The outflow event observed by Cluster, could be traced back to an upflow event seen by the ESR, but with a time delay of about 35 minutes. A possible cause for these incidents was found to be a sudden pressure increase in the solar wind occurring at about 10:00 UT. However, to trace a phenomenon through a turbulent region such as the polar cusp across a time span of uptil 45 minutes, cannot be done without admitting that there might be other factors responsible than the ones specifically studied.

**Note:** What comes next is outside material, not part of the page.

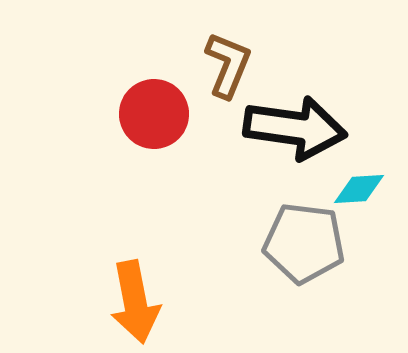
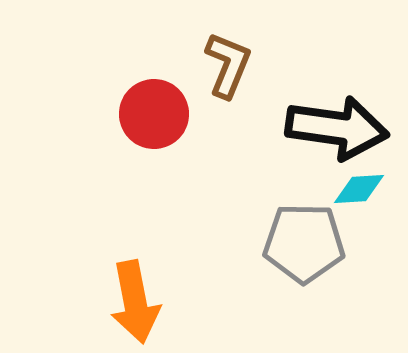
black arrow: moved 42 px right
gray pentagon: rotated 6 degrees counterclockwise
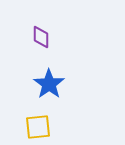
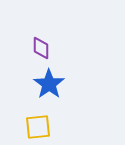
purple diamond: moved 11 px down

A significant perturbation of the total magnetic field strength was also investigated with the curlometer technique. This yielded magnetic field aligned currents running both parallel and anti-parallel, as one should expect from a flux tube, more specifically a flux transfer event (FTE). The ExB-velocity was used to identify the tube’s direction of movement, and some investigation of how this velocity would map to the ionosphere was also performed.